Per chiudere questo argomento espongo un caso concreto. Nel sud Italia ci sono almeno 600 chilometri di ferrovia monorotaia, con treni spinti da motori diesel. Servirebbe almeno il raddoppio della linea per diminuire il tempo di percorrenza oltre che l’utilizzo di energia pulita come l’idrogeno. Alla ALSTOM in Bassa Sassonia, continuano a dimostrare come sia valido l’utilizzo dell’idrogeno nelle Aziende del trasporto pubblico. Hanno costruito treni con più di 150 mila km di percorrenza, costi di gestione bassi e senza subire soste per riparazioni straordinarie, con emissione di anidride carbonica pari allo zero. Allora, il caso della Sicilia non deve rimanere solo un progetto di studio. Ci sono competenze di altissimo livello, competenze scientifiche e quindi la realizzazione di un progetto dimostrativo sarebbe sicuramente considerato di grande interesse.

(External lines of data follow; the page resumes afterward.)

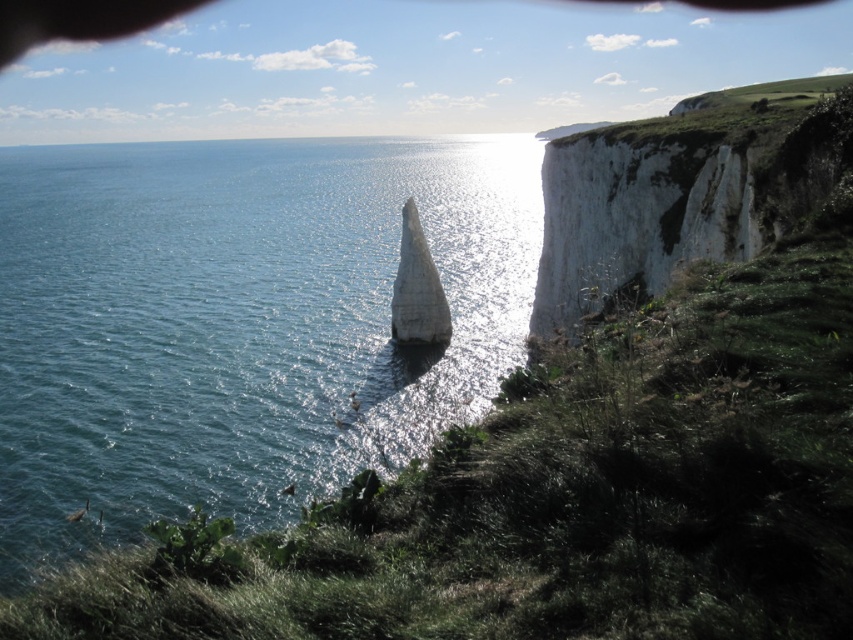 Question: Can you confirm if blue water at center is thinner than white rocky cliff at upper right?

Choices:
 (A) yes
 (B) no

Answer: (B)

Question: Does blue water at center have a lesser width compared to white rocky cliff at upper right?

Choices:
 (A) yes
 (B) no

Answer: (B)

Question: Among these objects, which one is nearest to the camera?

Choices:
 (A) blue water at center
 (B) white rocky cliff at upper right

Answer: (B)

Question: In this image, where is blue water at center located relative to white rocky cliff at upper right?

Choices:
 (A) left
 (B) right

Answer: (A) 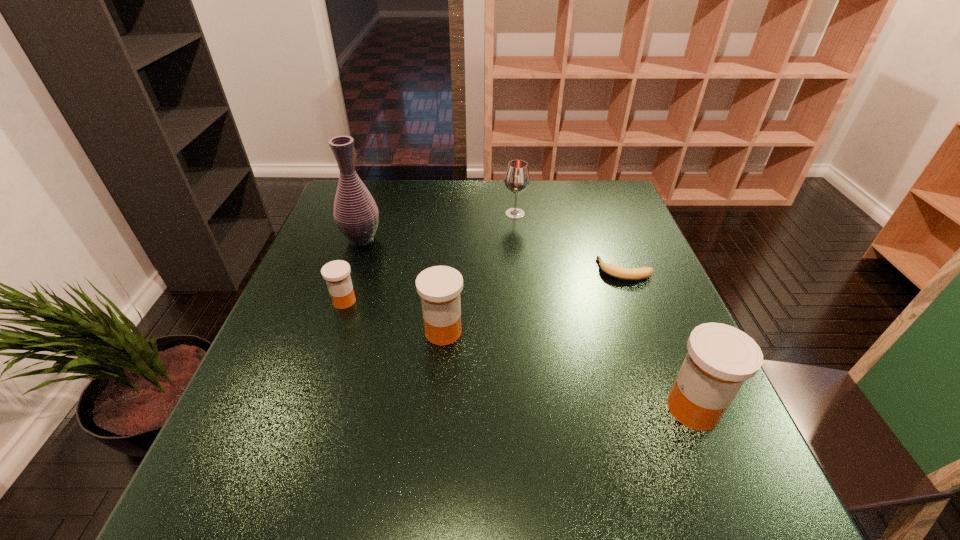 Where is `vase positioned at the left edge`? Image resolution: width=960 pixels, height=540 pixels. vase positioned at the left edge is located at coordinates (356, 214).

The width and height of the screenshot is (960, 540). I want to click on medicine present at the right edge, so click(x=720, y=358).

At what (x,y) coordinates should I click in order to perform the action: click on banana present at the right edge. Please return your answer as a coordinate pair (x, y). Looking at the image, I should click on tap(615, 271).

At what (x,y) coordinates should I click in order to perform the action: click on object present at the near right corner. Please return your answer as a coordinate pair (x, y). The image size is (960, 540). Looking at the image, I should click on [x=720, y=358].

Locate an element on the screen. blank area at the far edge is located at coordinates (390, 210).

In order to click on free space at the left edge of the desktop in this screenshot , I will do `click(318, 234)`.

You are a GUI agent. You are given a task and a screenshot of the screen. Output one action in this format:
    pyautogui.click(x=<x>, y=<y>)
    Task: Click on the vacant space at the right edge
    Image resolution: width=960 pixels, height=540 pixels.
    Given the screenshot: What is the action you would take?
    pyautogui.click(x=672, y=303)

Locate an element on the screen. The height and width of the screenshot is (540, 960). vacant region at the near left corner of the desktop is located at coordinates (252, 413).

This screenshot has height=540, width=960. In the image, there is a desktop. Identify the location of vacant space at the far right corner. pos(580,214).

Identify the location of free space between the banana and the leftmost medicine. The image size is (960, 540). (485, 286). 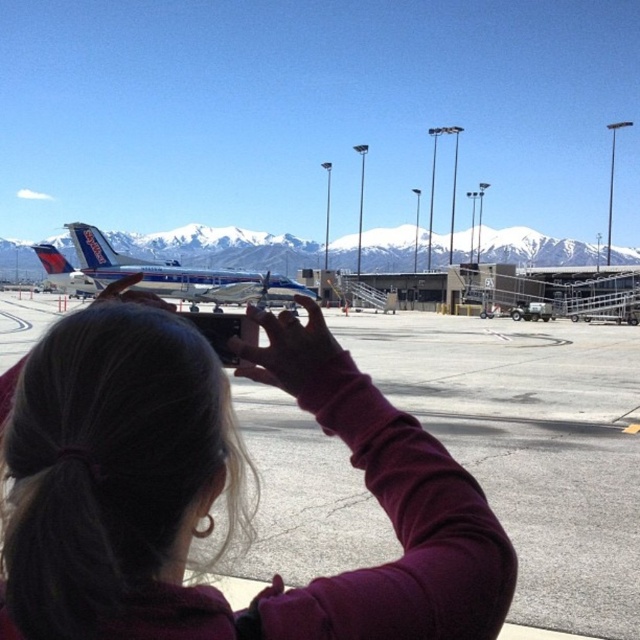 Measure the distance between snowy mountain at center and blue metallic airplane at center.

A distance of 15.90 meters exists between snowy mountain at center and blue metallic airplane at center.

Locate an element on the screen. This screenshot has width=640, height=640. snowy mountain at center is located at coordinates (221, 248).

This screenshot has height=640, width=640. What do you see at coordinates (221, 248) in the screenshot? I see `snowy mountain at center` at bounding box center [221, 248].

Find the location of a particular element. The width and height of the screenshot is (640, 640). snowy mountain at center is located at coordinates pos(221,248).

Is dark purple sweater at center smaller than blue metallic airplane at center?

Correct, dark purple sweater at center occupies less space than blue metallic airplane at center.

What do you see at coordinates (218, 490) in the screenshot? This screenshot has width=640, height=640. I see `dark purple sweater at center` at bounding box center [218, 490].

This screenshot has width=640, height=640. Find the location of `dark purple sweater at center`. dark purple sweater at center is located at coordinates [x=218, y=490].

Who is higher up, dark purple sweater at center or snowy mountain at center?

snowy mountain at center is above.

The width and height of the screenshot is (640, 640). I want to click on dark purple sweater at center, so click(218, 490). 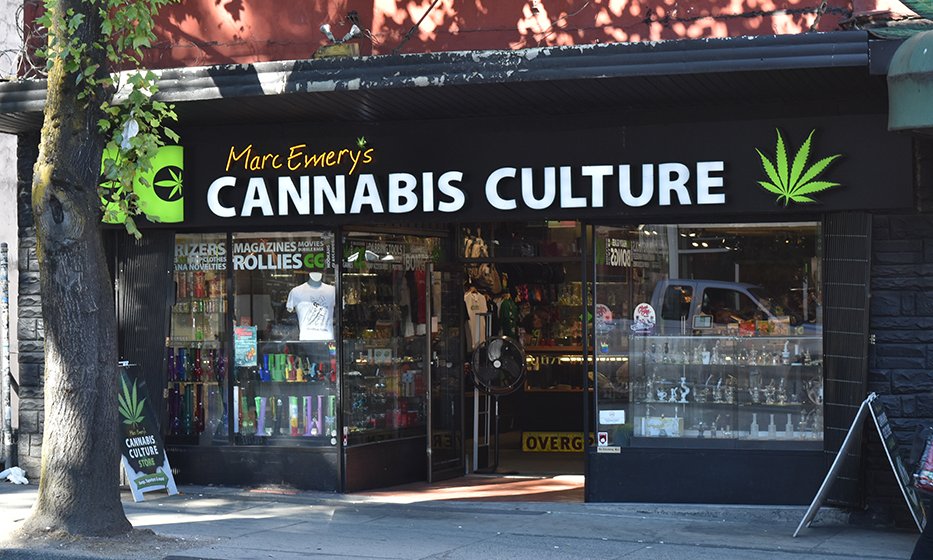 Identify the location of black painted brick walls. The image size is (933, 560). (33, 307), (906, 320). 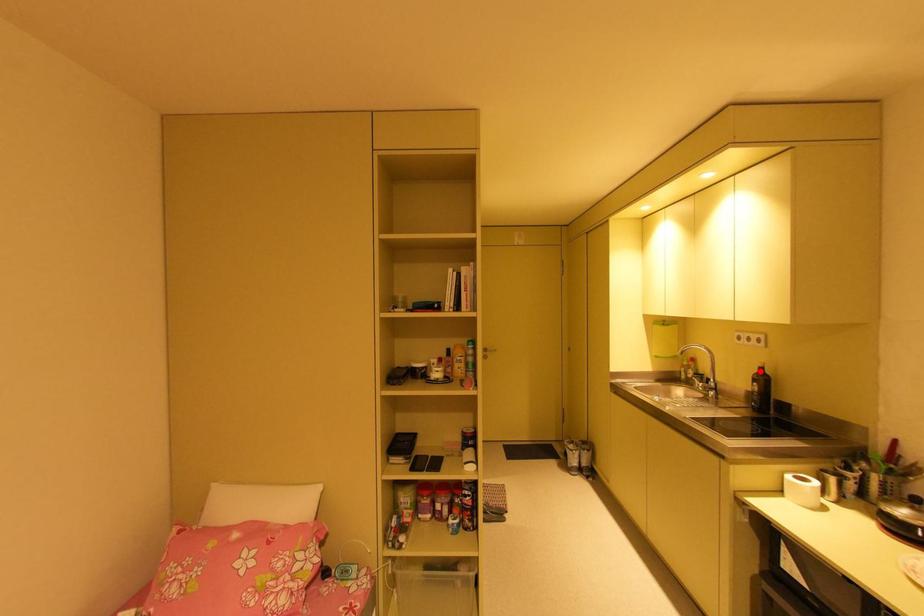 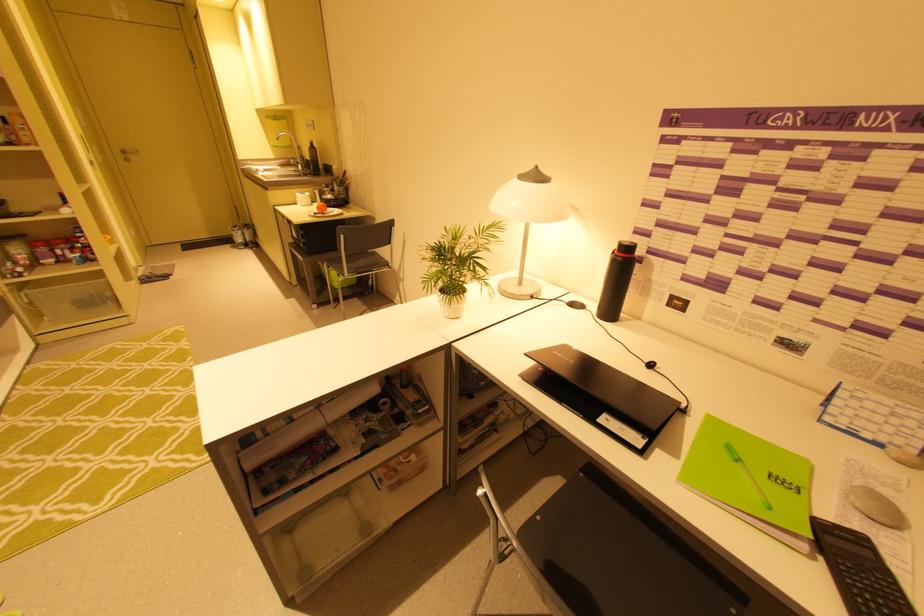 Where in the second image is the point corresponding to the highlighted location from the first image?

(313, 146) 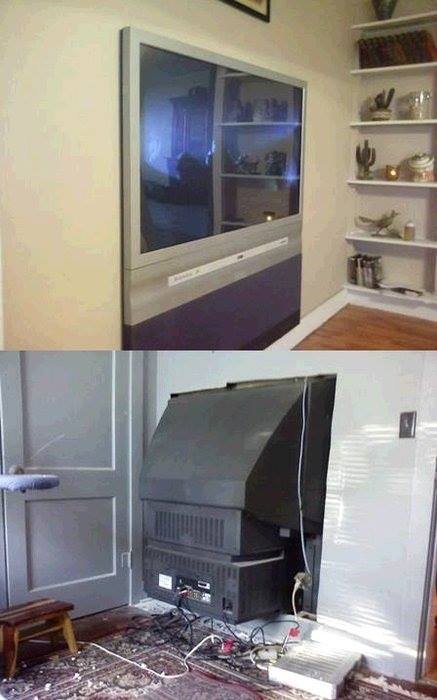 Locate an element on the screen. beige colored wall is located at coordinates (36, 129), (335, 203).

L’Enea è andata lì e hanno costruito insieme alle maestranze siciliane, una centrale solare termodinamica. Dovrebbero essercene di più perché il sole è una materia prima abbondante. Hanno già chi produce pannelli fotovoltaici double face, una tecnologia unica al mondo. Le righe conclusive sono del conduttore della trasmissione di Report, Sigfrido Ranucci, il quale dice: “se si sviluppasse questa tecnologia e quel tipo di centrali per consentire la produzione di idrogeno ancora a più basso costo, si innescherebbe un circuito virtuoso e si potrebbe investire sui treni a idrogeno. Poi si potrebbe creare una rete di distributori per auto e camion. La Sicilia potrebbe diventare un hub di energia pulita raccogliendo anche quella prodotta nel Nord Africa. Abbiamo visto che le reti distributive ci sono e c’è anche chi le fa funzionare in maniera intelligente rendendole efficienti. I cervelli informatici sono sempre lì, ad Acireale. Gestiscono le reti di diciotto Paesi nel mondo. Anche la Banca Europea per gli investimenti ci dice che questo è un caso da seguire e sono pronti a investire perché è un lavoro di “insieme”, ci sono le competenze, c’è la formazione e c’è soprattutto l’idea di futuro di un Paese. Ecco, sta a noi disegnarlo”.